9. The method of claim 1, further comprising:

screening a plurality of safety indication parameters to construct a safety indication parameter combination;

determining a safety indication parameter combination under multiple hit conditions according to the first distribution of the target attributes and the second distribution of the target attributes under multiple hit conditions;

and determining whether the rule model has a security risk or not according to the combination of the security indication parameters under various hit conditions.

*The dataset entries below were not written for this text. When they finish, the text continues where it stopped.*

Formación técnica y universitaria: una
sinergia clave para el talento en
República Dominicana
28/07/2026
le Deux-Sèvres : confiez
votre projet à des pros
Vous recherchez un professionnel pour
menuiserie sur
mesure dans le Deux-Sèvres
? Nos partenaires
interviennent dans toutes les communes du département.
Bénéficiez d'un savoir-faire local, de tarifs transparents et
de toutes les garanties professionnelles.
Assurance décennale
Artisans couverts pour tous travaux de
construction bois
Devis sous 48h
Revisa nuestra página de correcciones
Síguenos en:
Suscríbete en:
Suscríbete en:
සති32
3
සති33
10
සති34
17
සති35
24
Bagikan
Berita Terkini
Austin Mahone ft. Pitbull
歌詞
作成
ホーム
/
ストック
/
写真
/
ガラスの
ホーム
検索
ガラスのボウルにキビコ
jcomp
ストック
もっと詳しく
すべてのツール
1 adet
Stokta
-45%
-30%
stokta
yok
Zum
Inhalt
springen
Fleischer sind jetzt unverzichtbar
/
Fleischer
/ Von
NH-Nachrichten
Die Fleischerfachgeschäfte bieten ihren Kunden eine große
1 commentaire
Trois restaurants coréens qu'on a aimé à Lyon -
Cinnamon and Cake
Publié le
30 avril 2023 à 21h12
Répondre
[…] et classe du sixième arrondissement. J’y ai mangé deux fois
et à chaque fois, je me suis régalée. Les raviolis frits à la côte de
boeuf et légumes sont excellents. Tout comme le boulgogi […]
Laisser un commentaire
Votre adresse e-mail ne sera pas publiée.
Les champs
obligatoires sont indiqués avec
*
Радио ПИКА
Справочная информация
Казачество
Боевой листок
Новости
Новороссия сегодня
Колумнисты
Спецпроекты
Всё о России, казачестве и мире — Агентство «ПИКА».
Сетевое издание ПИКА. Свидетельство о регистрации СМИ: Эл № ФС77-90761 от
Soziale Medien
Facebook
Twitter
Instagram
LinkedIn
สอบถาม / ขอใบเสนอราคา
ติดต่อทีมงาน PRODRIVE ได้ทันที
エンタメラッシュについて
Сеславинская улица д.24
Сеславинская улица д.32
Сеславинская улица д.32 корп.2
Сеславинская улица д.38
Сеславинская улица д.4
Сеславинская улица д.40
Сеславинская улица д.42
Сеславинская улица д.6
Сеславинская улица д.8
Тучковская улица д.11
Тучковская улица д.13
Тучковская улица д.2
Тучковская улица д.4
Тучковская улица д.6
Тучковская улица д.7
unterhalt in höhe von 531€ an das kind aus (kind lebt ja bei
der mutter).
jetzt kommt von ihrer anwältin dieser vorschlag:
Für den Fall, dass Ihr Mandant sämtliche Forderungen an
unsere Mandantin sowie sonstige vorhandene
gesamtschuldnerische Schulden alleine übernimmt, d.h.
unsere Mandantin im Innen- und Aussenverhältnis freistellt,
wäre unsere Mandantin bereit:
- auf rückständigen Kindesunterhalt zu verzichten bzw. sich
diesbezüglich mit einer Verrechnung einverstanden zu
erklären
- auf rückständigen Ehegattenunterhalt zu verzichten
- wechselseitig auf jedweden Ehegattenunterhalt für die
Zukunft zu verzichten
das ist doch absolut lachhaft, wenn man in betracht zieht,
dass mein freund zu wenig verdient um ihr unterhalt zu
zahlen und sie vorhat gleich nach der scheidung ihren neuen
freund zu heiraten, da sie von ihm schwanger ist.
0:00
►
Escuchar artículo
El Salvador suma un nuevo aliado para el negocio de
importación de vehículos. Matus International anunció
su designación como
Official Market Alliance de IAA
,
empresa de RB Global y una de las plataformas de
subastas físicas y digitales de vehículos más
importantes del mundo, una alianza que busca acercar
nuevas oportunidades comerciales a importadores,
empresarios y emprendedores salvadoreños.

10. A device for determining security of a rule model, comprising:

the acquisition module is used for acquiring the rule model and the sample set; wherein the rule model comprises a rule set comprising a plurality of sample data;

the first determining module is used for determining first distribution of the target attribute according to the sample set; determining a second distribution of the target attributes under various hit conditions according to the sample set and the rule model;

the second determining module is used for determining the safety indication parameters under multiple hit conditions according to the first distribution of the target attributes and the second distribution of the target attributes under multiple hit conditions; wherein the security indication parameter comprises at least one of: poor information entropy, poor kini index, poor purity and KL divergence; the second determining module is specifically configured to determine a parameter type of the safety indication parameter; according to the parameter type of the safety indication parameter, determining the safety indication parameter under multiple hit conditions by using the first distribution of the target attribute and the second distribution of the target attribute under multiple hit conditions in a matching mode;

and the third determining module is used for determining whether the rule model has a security risk according to the security indicating parameters under various hit conditions.

11. A server comprising a processor and a memory for storing processor-executable instructions which, when executed by the processor, implement the steps of the method of any one of claims 1 to 9.

12. A computer readable storage medium having stored thereon computer instructions which, when executed, implement the steps of the method of any one of claims 1 to 9.